Considering Werner Herzog’s intention to direct a horror film without blood and gore, it is truly unclear what kind of horror “My son, my son, what have ye done” reckons with. In conjunction with seemingly weird non-sense that permeates the main characters’ apparent conduct and dialogues between them, forcing (be it successfully or not) a spectator to laugh without her/his knowing the real reason as to what makes the plot funny and discomforting at once, this movie introduces dramatic aftertaste guaranteed by the characters whose dull and serious countenance keeps unchangeable all the time. Herzog gets rid of the traditional whodunit situation endemic to the detective genre, and obliges us to collect the dots of why’s, related differently by the murderer’s acquaintances. The plot rests on the mother-son literally dead-end relationship, which goes in parallel with flashbacks depicting son’s rehearsals of the Greek tragedy: in the fictional universe, Orestes kills his mother; he executes the vengeance upon her and saves the world, cutting off abhorrent incestuous bonds which previous generations mixed up with. In opposition to that, real-time estranged son, played by theatrically intense actor Michael Shannon, murders his mother — Grace Zabriskie, who shows up on the screen, wearing her crazy mother archetype, top-notch Twin Peaks look.

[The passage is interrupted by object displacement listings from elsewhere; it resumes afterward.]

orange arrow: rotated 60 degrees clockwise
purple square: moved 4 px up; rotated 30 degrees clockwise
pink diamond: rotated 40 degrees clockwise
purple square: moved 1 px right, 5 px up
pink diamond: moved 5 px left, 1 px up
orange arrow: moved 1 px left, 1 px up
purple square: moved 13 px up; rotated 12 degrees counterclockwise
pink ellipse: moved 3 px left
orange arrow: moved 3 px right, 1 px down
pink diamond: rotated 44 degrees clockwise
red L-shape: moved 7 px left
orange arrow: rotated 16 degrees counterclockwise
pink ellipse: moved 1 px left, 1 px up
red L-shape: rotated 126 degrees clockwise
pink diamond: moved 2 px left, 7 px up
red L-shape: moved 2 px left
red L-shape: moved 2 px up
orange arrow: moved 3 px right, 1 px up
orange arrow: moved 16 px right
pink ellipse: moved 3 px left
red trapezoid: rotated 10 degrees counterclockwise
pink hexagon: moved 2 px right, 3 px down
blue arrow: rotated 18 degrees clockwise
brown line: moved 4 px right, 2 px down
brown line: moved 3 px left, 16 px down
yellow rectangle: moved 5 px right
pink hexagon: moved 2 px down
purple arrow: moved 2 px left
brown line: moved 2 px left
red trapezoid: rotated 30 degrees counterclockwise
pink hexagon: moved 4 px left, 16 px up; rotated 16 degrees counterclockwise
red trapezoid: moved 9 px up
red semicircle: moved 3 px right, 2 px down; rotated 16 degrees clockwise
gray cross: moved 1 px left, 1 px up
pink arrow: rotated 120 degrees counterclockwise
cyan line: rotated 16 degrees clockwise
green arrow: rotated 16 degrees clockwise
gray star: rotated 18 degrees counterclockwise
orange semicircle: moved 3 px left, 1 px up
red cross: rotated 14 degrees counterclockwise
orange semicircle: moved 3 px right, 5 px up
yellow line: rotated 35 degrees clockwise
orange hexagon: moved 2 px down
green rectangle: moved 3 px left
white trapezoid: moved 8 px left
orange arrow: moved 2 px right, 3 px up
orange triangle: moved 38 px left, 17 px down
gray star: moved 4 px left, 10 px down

Is it a shimmering obsession with putting a mythical fiction into practice, externalizing it so that reality ultimately distorts the original vision and corrupts the bookish nobility of the tale about vice and crime? Is it an obsession that negatively affects a fictional flavor of the exceptional son’s mission and outshadows his vengeance calling forth a reversed respect towards mother? The abovementioned seriousness, which is central to the film’s mood, gives away an unrealistic environment out of nowhere, unrealistic people disillusioned in something that keeps appearing primarily on the pages. Brad the murderer (the main character and the Greek Orestes), so to speak, reproduces tragedy’s verses, which profoundly resonate on some off-screen level. He neglects the external attributes of the original story, namely such almost unnoticeable historical formalities as clothes. A theater director (Udo Kier) complains about irrelevant clothes and a Japanese sword Brad borrowed from his crazy uncle (a farmer who raises ostriches) because these small details have nothing to do with Greek back-then “fashion” alongside cultural circumstances.

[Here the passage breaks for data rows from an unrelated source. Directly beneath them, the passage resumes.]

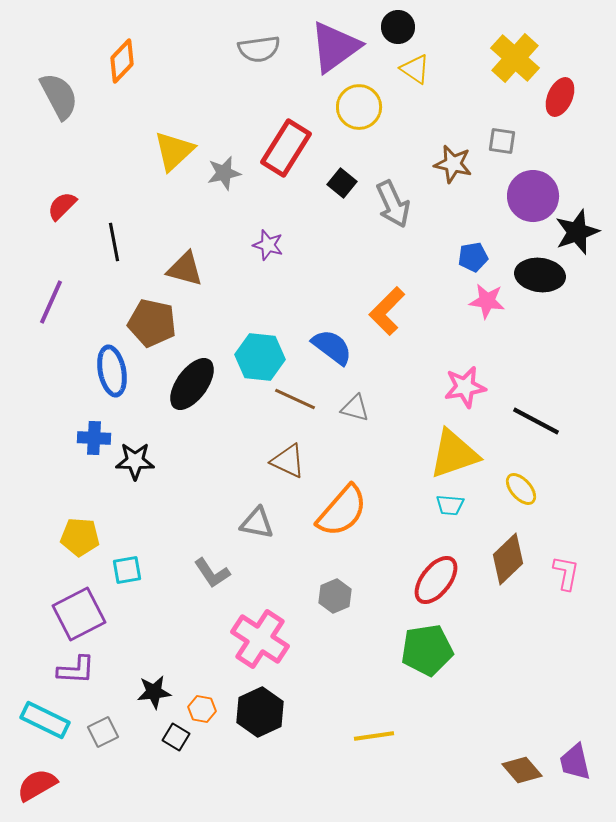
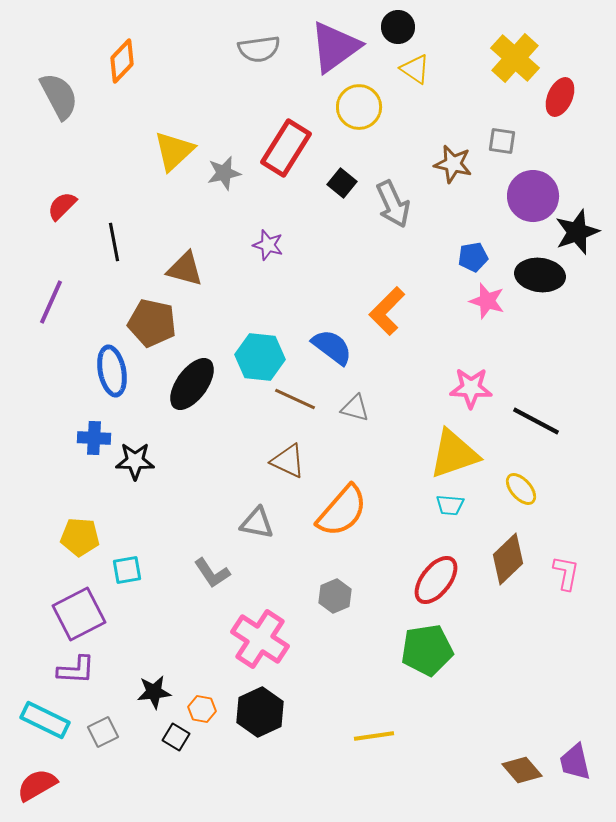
pink star at (487, 301): rotated 9 degrees clockwise
pink star at (465, 387): moved 6 px right, 1 px down; rotated 12 degrees clockwise
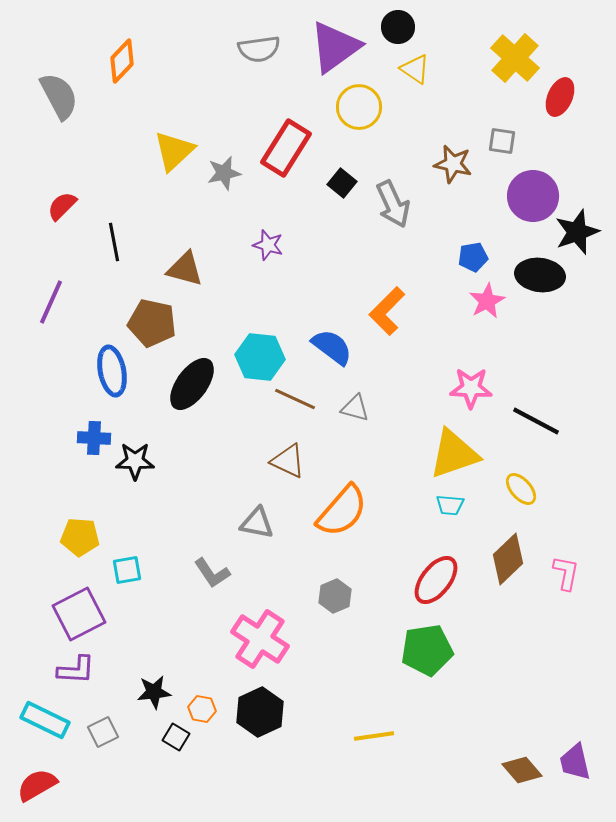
pink star at (487, 301): rotated 27 degrees clockwise
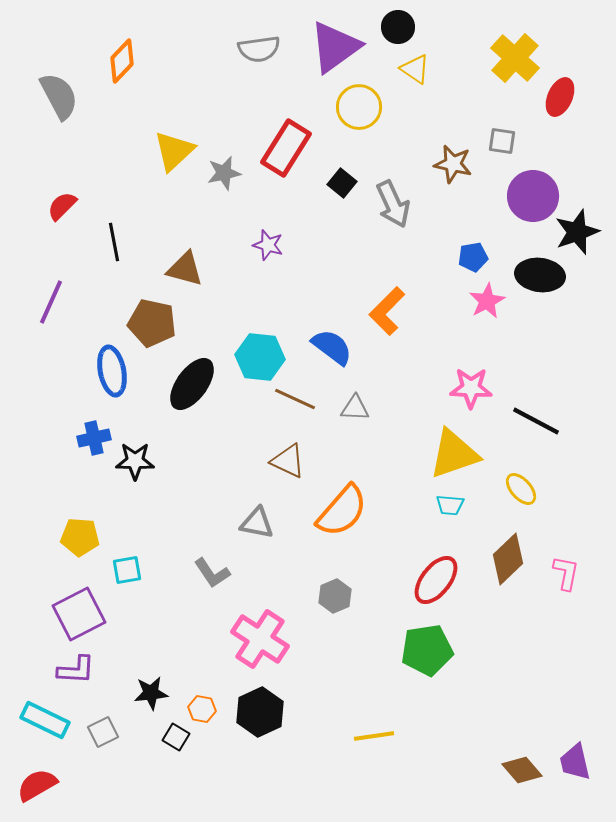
gray triangle at (355, 408): rotated 12 degrees counterclockwise
blue cross at (94, 438): rotated 16 degrees counterclockwise
black star at (154, 692): moved 3 px left, 1 px down
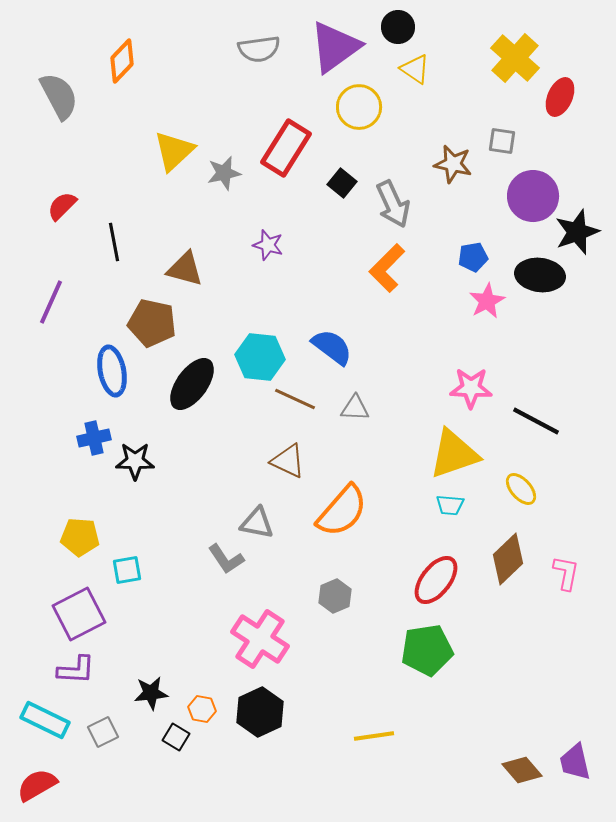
orange L-shape at (387, 311): moved 43 px up
gray L-shape at (212, 573): moved 14 px right, 14 px up
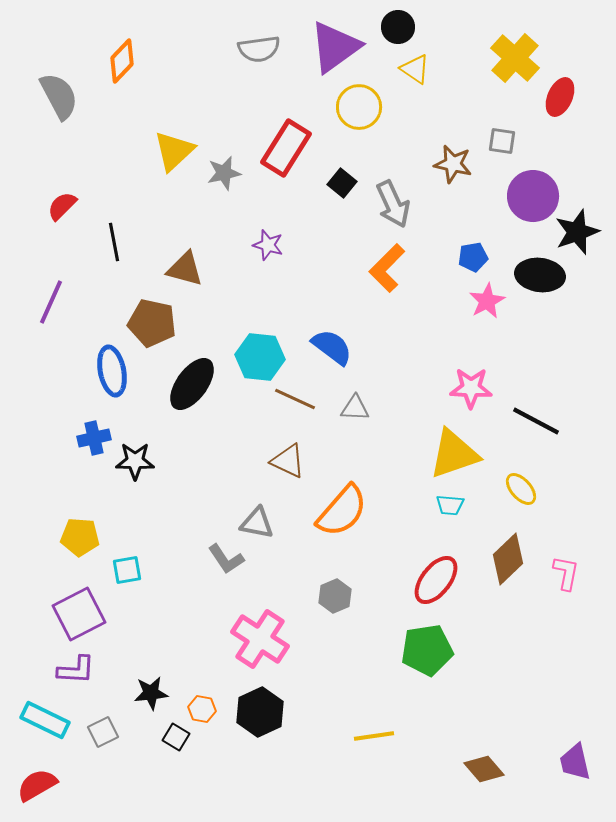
brown diamond at (522, 770): moved 38 px left, 1 px up
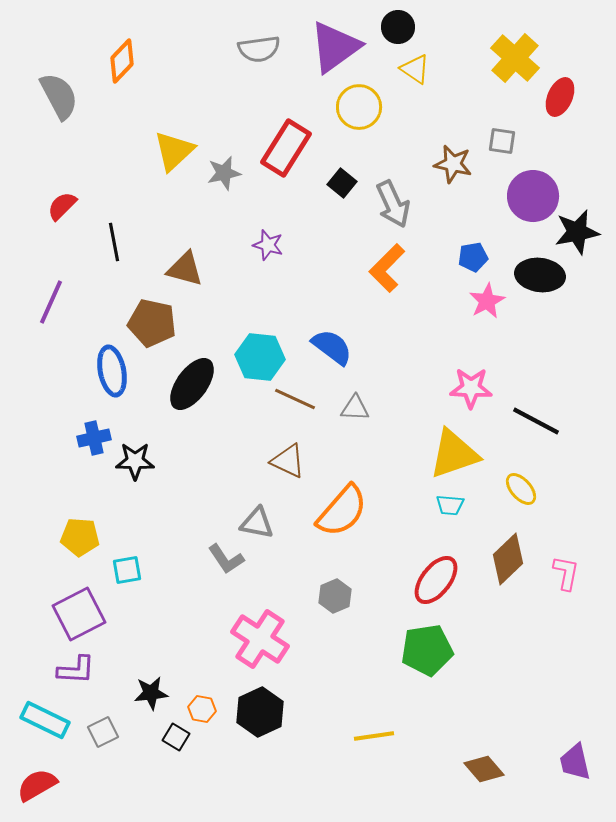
black star at (577, 232): rotated 9 degrees clockwise
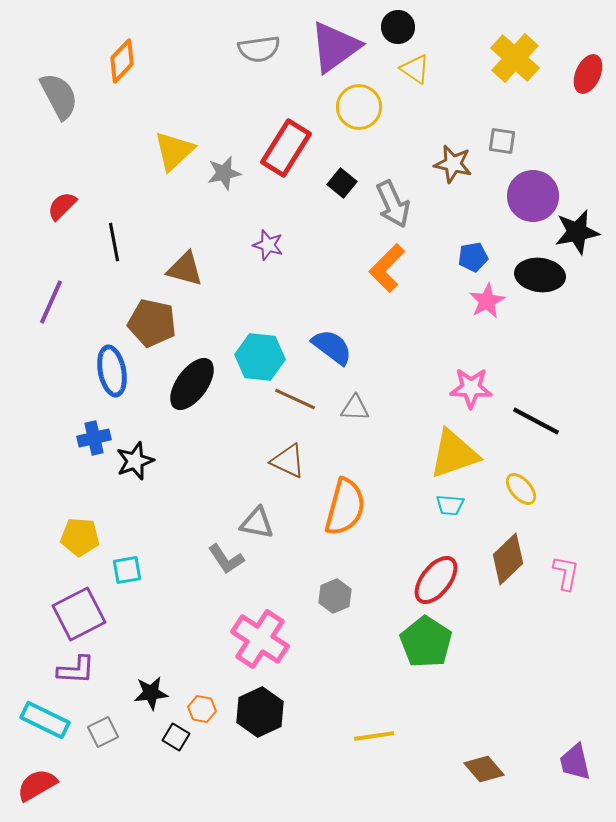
red ellipse at (560, 97): moved 28 px right, 23 px up
black star at (135, 461): rotated 21 degrees counterclockwise
orange semicircle at (342, 511): moved 3 px right, 4 px up; rotated 26 degrees counterclockwise
green pentagon at (427, 650): moved 1 px left, 8 px up; rotated 30 degrees counterclockwise
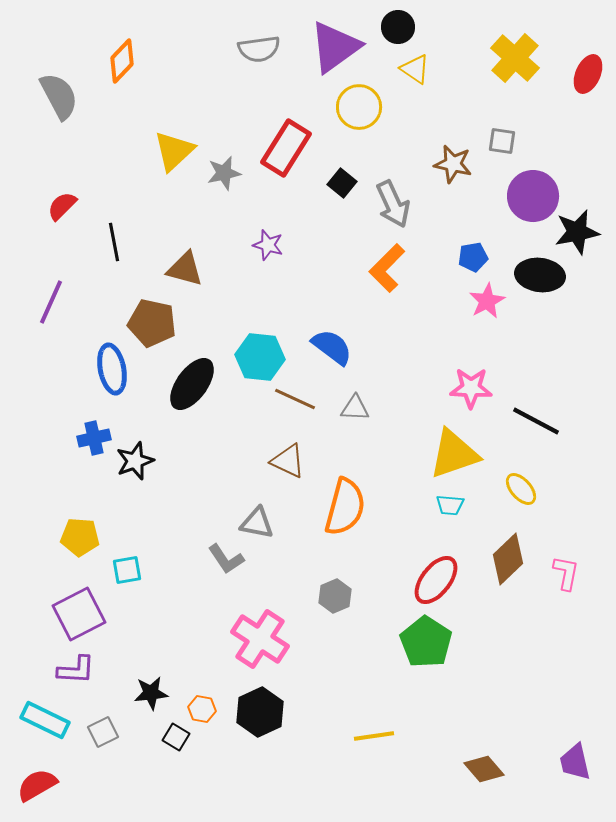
blue ellipse at (112, 371): moved 2 px up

He sporadically chooses the random unimportant things he could grab his hands on, things that don’t matter anyway. Brad exploits a fictional world, full of outdated longings, to rehearse a real looming murder, premeditated but spontaneous, theatrically impeccable, and eloquent as if he was a literary character exercising universal justice. Yet the murderous deed is invisible for the spectators who have access exclusively to the closest friends’ and actual witnesses’ more or less neutral versions of the whole situation that percolates through Brad’s perspective. This world doesn’t have the room for outdated Clytemnestra and her vengeful son who pursuits the restoration, which promises harmony of tranquility a person gets when everything is in the right place.

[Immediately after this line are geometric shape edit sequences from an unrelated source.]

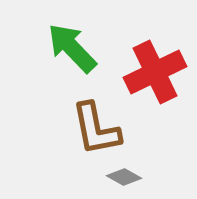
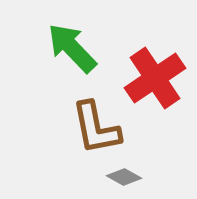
red cross: moved 6 px down; rotated 8 degrees counterclockwise
brown L-shape: moved 1 px up
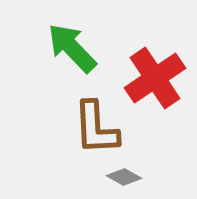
brown L-shape: rotated 8 degrees clockwise
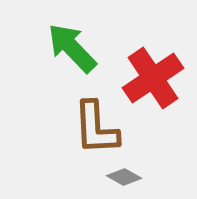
red cross: moved 2 px left
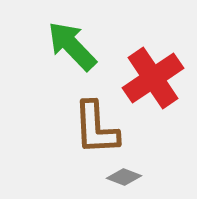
green arrow: moved 2 px up
gray diamond: rotated 8 degrees counterclockwise
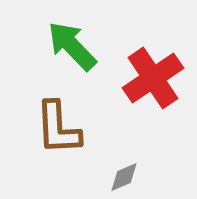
brown L-shape: moved 38 px left
gray diamond: rotated 44 degrees counterclockwise
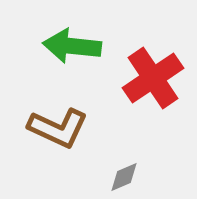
green arrow: rotated 40 degrees counterclockwise
brown L-shape: rotated 62 degrees counterclockwise
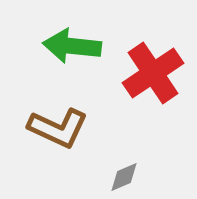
red cross: moved 5 px up
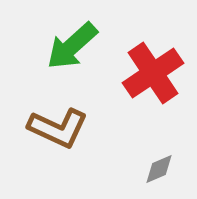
green arrow: rotated 48 degrees counterclockwise
gray diamond: moved 35 px right, 8 px up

At large, the circle of vengeance exemplifies the need to nullify the existing element, which should have fitted the natural mold, by bringing about a synonymous one. Murder requires a symmetrical murder bestowing balance upon the system. Despite Brad’s assuring people that he discovered the unwobbling pivot, the motif of symmetry and gory vengeance suggested by the internalized severe law is lacking here, in the trivial reality which abides by the rules of non-sense. Cinematic Orestes doesn’t want to get revenge on his mother whom he loves more than his fiancée. “Why the whole world is staring at me?” — asks Brad aiming to reach the off-screen dimension, to make spectators the accomplices of the crime. Far from those horror genres, which put emphasis on immersing a watcher into the villain’s sensations with the help of the first-person angle, Herzog’s counter-detective horror undermines a visual opportunity to be indistinguishable from the main character, to tremble at the thought that you indirectly participate in murderer’s designs. Herzog creates a theatrical performance on screen: actors in the middle of dialogues suddenly freeze up, looking at the camera as the music continues to hold sway over the entire scene and punctuate the presiding artificiality of what we are dreaming of.


The photos are cadres from the movie “My Son, My Son, What Have Ye Done” by W. Herzog (2009).